[Opening Extracted entries section]

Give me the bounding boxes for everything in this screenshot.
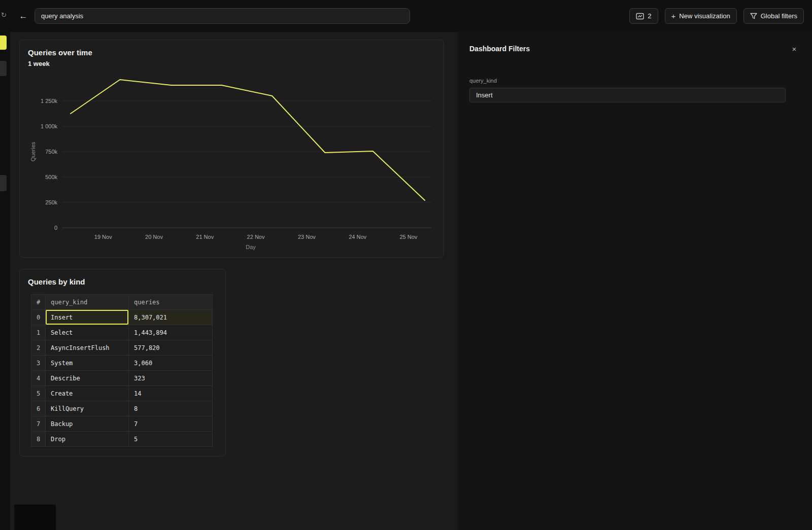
queries-count-cell[interactable]: 323 (129, 371, 213, 386)
svg-text:Queries: Queries (30, 142, 36, 161)
table-row: 6KillQuery8 (31, 401, 213, 416)
row-index-cell: 6 (31, 401, 46, 416)
query-kind-filter-input[interactable] (469, 88, 786, 102)
new-visualization-button[interactable]: + New visualization (665, 8, 737, 24)
filter-field-label: query_kind (469, 78, 800, 84)
global-filters-label: Global filters (761, 12, 797, 20)
table-row: 2AsyncInsertFlush577,820 (31, 340, 213, 356)
svg-text:0: 0 (54, 225, 57, 231)
row-index-cell: 3 (31, 356, 46, 371)
table-card: Queries by kind # query_kind queries 0In… (19, 269, 226, 456)
row-index-cell: 4 (31, 371, 46, 386)
svg-text:Day: Day (246, 244, 256, 250)
query-kind-cell[interactable]: System (46, 356, 129, 371)
query-kind-cell[interactable]: AsyncInsertFlush (46, 340, 129, 356)
query-kind-cell[interactable]: Select (46, 325, 129, 340)
svg-text:19 Nov: 19 Nov (94, 234, 112, 240)
table-title: Queries by kind (28, 277, 217, 286)
row-index-cell: 0 (31, 310, 46, 325)
table-header-row: # query_kind queries (31, 295, 213, 310)
content-area: Queries over time 1 week 0250k500k750k1 … (10, 32, 457, 530)
filters-panel-title: Dashboard Filters (469, 45, 530, 53)
col-header-queries: queries (129, 295, 213, 310)
chart-card: Queries over time 1 week 0250k500k750k1 … (19, 40, 444, 258)
sidebar-item-active[interactable] (0, 36, 7, 50)
query-kind-cell[interactable]: KillQuery (46, 401, 129, 416)
svg-text:24 Nov: 24 Nov (349, 234, 366, 240)
topbar: ← 2 + New visualization (10, 0, 812, 32)
line-chart[interactable]: 0250k500k750k1 000k1 250k19 Nov20 Nov21 … (28, 72, 435, 254)
queries-count-cell[interactable]: 8 (129, 401, 213, 416)
svg-text:21 Nov: 21 Nov (196, 234, 214, 240)
queries-table: # query_kind queries 0Insert8,307,0211Se… (31, 294, 213, 447)
svg-text:1 250k: 1 250k (41, 98, 58, 104)
table-row: 8Drop5 (31, 432, 213, 447)
table-row: 7Backup7 (31, 416, 213, 432)
queries-table-head: # query_kind queries (31, 295, 213, 310)
filters-panel-header: Dashboard Filters × (469, 43, 800, 54)
query-kind-cell[interactable]: Describe (46, 371, 129, 386)
table-row: 5Create14 (31, 386, 213, 401)
row-index-cell: 2 (31, 340, 46, 356)
query-kind-cell[interactable]: Drop (46, 432, 129, 447)
global-filters-button[interactable]: Global filters (743, 8, 804, 24)
queries-count-cell[interactable]: 8,307,021 (129, 310, 213, 325)
visualization-count-button[interactable]: 2 (629, 8, 658, 24)
back-button[interactable]: ← (16, 9, 30, 23)
query-kind-cell[interactable]: Create (46, 386, 129, 401)
chart-title: Queries over time (28, 48, 435, 57)
queries-count-cell[interactable]: 7 (129, 416, 213, 432)
row-index-cell: 5 (31, 386, 46, 401)
queries-table-body: 0Insert8,307,0211Select1,443,8942AsyncIn… (31, 310, 213, 447)
query-kind-cell[interactable]: Backup (46, 416, 129, 432)
visualization-count-icon (636, 13, 644, 20)
app-root: ↻ ← 2 + New visualization (0, 0, 812, 530)
svg-text:20 Nov: 20 Nov (145, 234, 163, 240)
table-row: 0Insert8,307,021 (31, 310, 213, 325)
svg-text:23 Nov: 23 Nov (298, 234, 316, 240)
refresh-icon[interactable]: ↻ (1, 11, 7, 19)
plus-icon: + (671, 12, 676, 20)
svg-text:22 Nov: 22 Nov (247, 234, 265, 240)
dashboard-filters-panel: Dashboard Filters × query_kind (457, 32, 812, 530)
visualization-count-value: 2 (648, 12, 651, 20)
svg-text:250k: 250k (45, 199, 57, 205)
row-index-cell: 8 (31, 432, 46, 447)
main-column: ← 2 + New visualization (10, 0, 812, 530)
chart-subtitle: 1 week (28, 60, 435, 67)
svg-text:750k: 750k (45, 149, 57, 155)
sidebar-item-1[interactable] (0, 61, 7, 76)
svg-text:25 Nov: 25 Nov (399, 234, 417, 240)
queries-count-cell[interactable]: 577,820 (129, 340, 213, 356)
sidebar-item-2[interactable] (0, 175, 7, 191)
row-index-cell: 1 (31, 325, 46, 340)
query-kind-cell[interactable]: Insert (46, 310, 129, 325)
table-row: 1Select1,443,894 (31, 325, 213, 340)
table-row: 3System3,060 (31, 356, 213, 371)
body-row: Queries over time 1 week 0250k500k750k1 … (10, 32, 812, 530)
col-header-index: # (31, 295, 46, 310)
queries-count-cell[interactable]: 3,060 (129, 356, 213, 371)
bottom-left-overlay (14, 505, 56, 530)
svg-text:500k: 500k (45, 174, 57, 180)
filter-funnel-icon (750, 13, 757, 19)
new-visualization-label: New visualization (679, 12, 730, 20)
left-rail: ↻ (0, 0, 10, 530)
row-index-cell: 7 (31, 416, 46, 432)
close-icon[interactable]: × (789, 43, 800, 54)
dashboard-title-input[interactable] (35, 8, 410, 24)
svg-text:1 000k: 1 000k (41, 123, 58, 129)
queries-count-cell[interactable]: 1,443,894 (129, 325, 213, 340)
col-header-query-kind: query_kind (46, 295, 129, 310)
queries-count-cell[interactable]: 14 (129, 386, 213, 401)
queries-count-cell[interactable]: 5 (129, 432, 213, 447)
table-row: 4Describe323 (31, 371, 213, 386)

[Closing Extracted entries section]

◆ Exercise brief:
Each line of the listing above that includes the word "time" should be copied.

◆ Reply:
content-area: Queries over time 1 week 0250k500k750k1 … (10, 32, 457, 530)
chart-card: Queries over time 1 week 0250k500k750k1 … (19, 40, 444, 258)
chart-title: Queries over time (28, 48, 435, 57)
body-row: Queries over time 1 week 0250k500k750k1 … (10, 32, 812, 530)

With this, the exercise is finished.